If you have a fan page with more than 6,000 members on the largest social media network on the Internet, you need to be aware of it and take steps to take ownership of it. We can all see the perils of failing to do so.
What can we learn from all this?
A lot of people say that they want to stay away from the Internet, stay away from Facebook. But know this: if you don't take possession of your own identity on the Internet, something or someone else will. Your name will end up on the Internet in some way, whether you like it or not, whether you put it there or not. And if you don't respond to people, that doesn't mean the controversy won't exist.
The best cure is to take responsibility. You won't have complete control, but there is much you can do so that your online personality reflects the public person you want to be.
How do you take possession of your own identity?
I will say this first, for violinists. If you are a violinist we've made it very possible for you to have a page right here on Violinist.com, and here's an entire page about promoting yourself in a positive and community-building way on this website.
The more places where you have your identity under your own control on the Internet, the better. Facebook scares a lot of people, but frankly, you can control quite a lot there. You can have a personal profile page, and if you are an artist or a member of a performing arts group, you can have a fan page. If you are the administrator of your own fan page, you can keep it clean of spam and abusive comments. And you can monitor the comments and see when situations come up that require your response.
Yes, be careful. Don't say anything on Facebook – or on the Internet – that you would not say to the entire world. It's not just your "friends" watching. But Facebook gives you options to post, or not post, information about yourself or your group, and to change it when you would like. You can also carve out an identity on Twitter, LinkedIn, MySpace (for musicians), YouTube.

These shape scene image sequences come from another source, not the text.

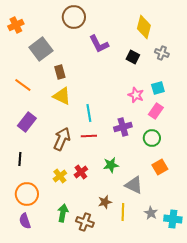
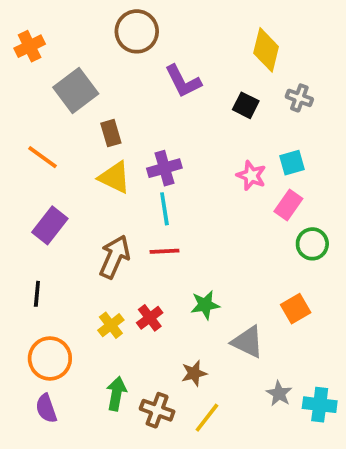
purple cross: (123, 127) -> (164, 168), moved
green circle: (152, 138) -> (312, 244), moved
yellow line: (123, 212) -> (207, 418), moved, turned 36

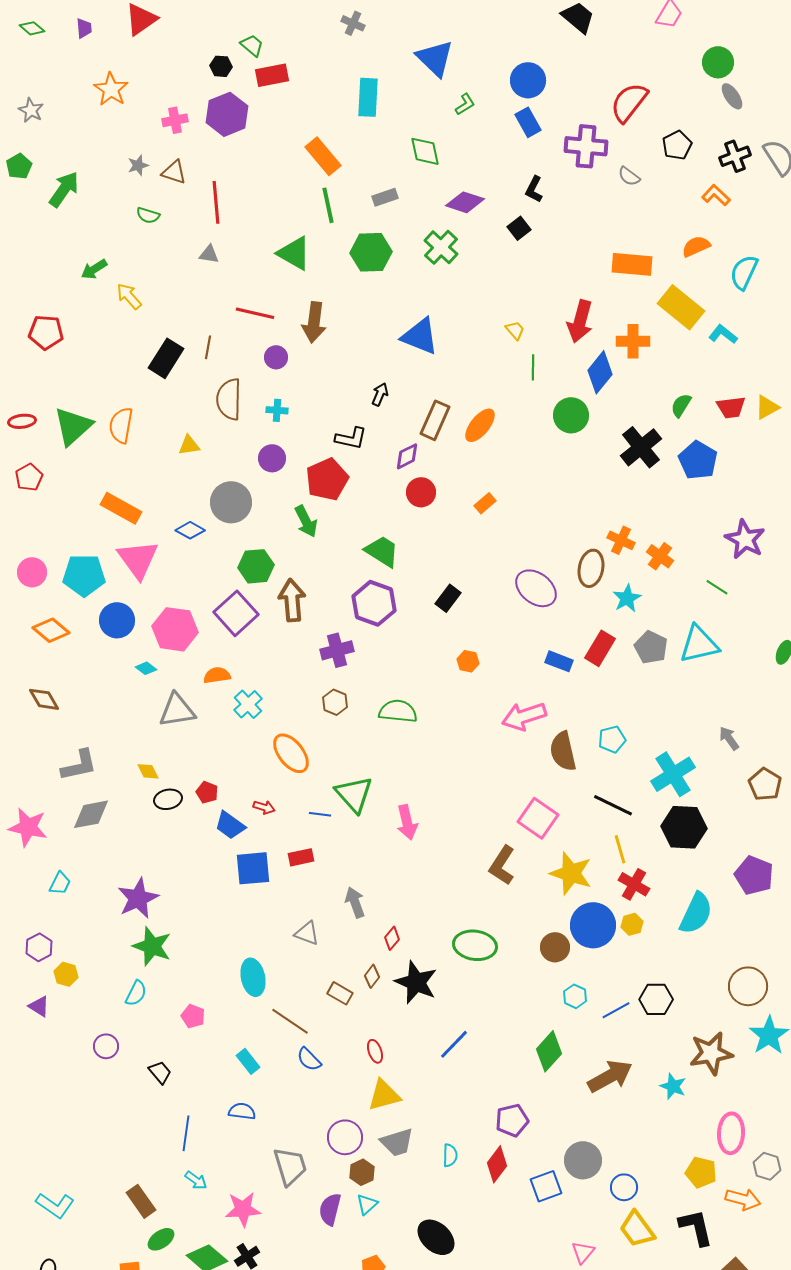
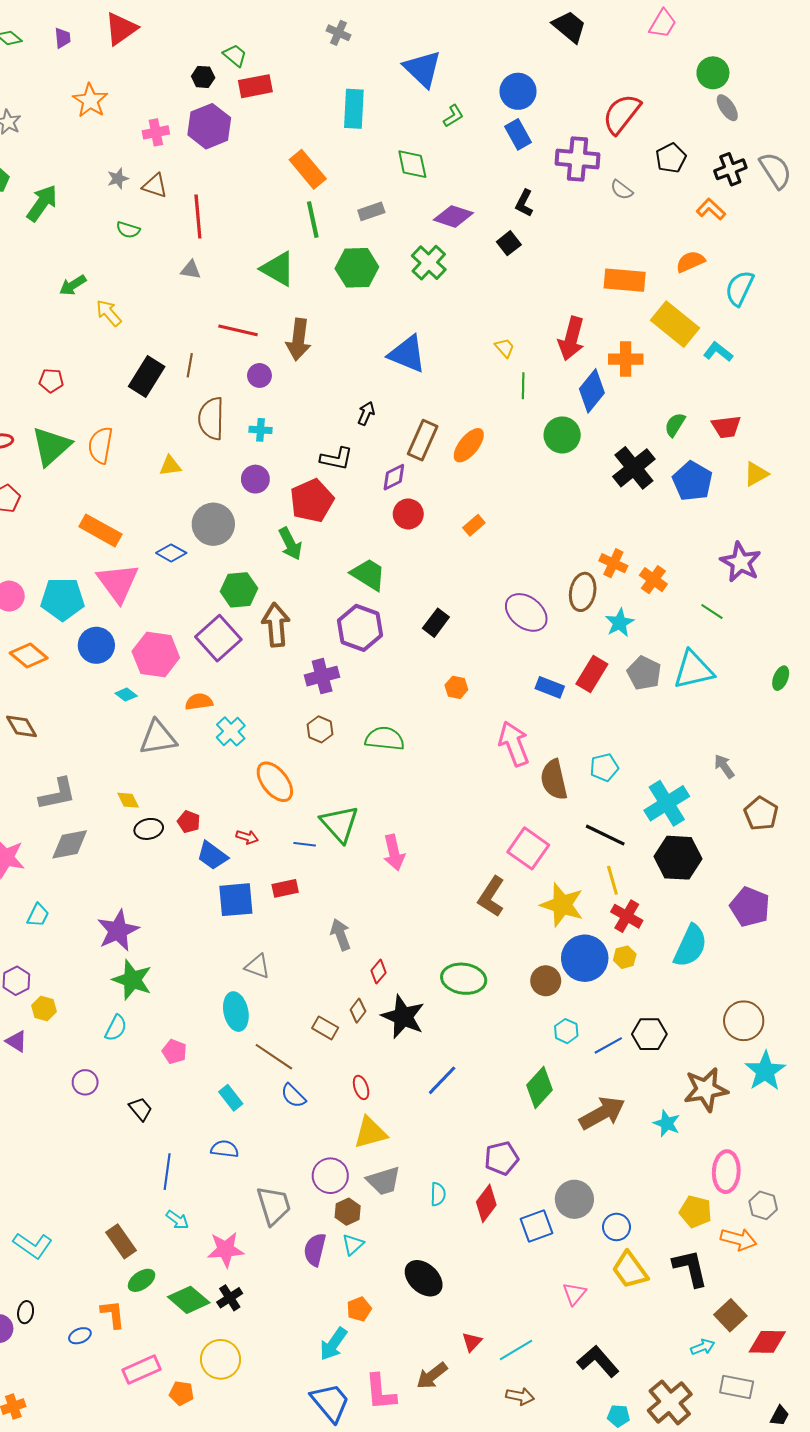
red pentagon: (46, 332) -> (51, 381), moved, size x0.7
yellow triangle: (767, 407) -> (756, 474), moved
pink arrow: (524, 716) -> (514, 744), turned 87
gray triangle: (307, 933) -> (257, 966), moved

You can have own personal webpage as well, but in order to drive traffic to that site, you will likely need to link to it from social media sites.
If you only post a couple of things on the Internet, you may find those things to be what comes up when people search for you. So make sure you post in enough places where you have provided the general information about yourself that you would want people to see. And do remember that social media is a two-way street. It's not just a vehicle for getting the word out to your fans. It's interactive, and it requires some engagement. If you can't monitor it, at least your management should, and you should never be in the dark when a huge group of people is trying to send you a message. There's really no excuse.
True about identity. But there's more than one Sarah Chang, more than one Bill Platt.
I'm not sure whether you can take control of "unauthorized" fan pages either. I think there are, for a number of music groups, unofficial fan pages, as well as the band's own page. I'll have to look and see if I can find them specifically.
On Facebook you can definitely take over unauthorized fan pages. Probably not so easy to do with unauthorized webpages and such (that probably requires a lawyer), but it's definitely the policy on FB.
Honestly, it is her perogative whether to have an official facebook page or not.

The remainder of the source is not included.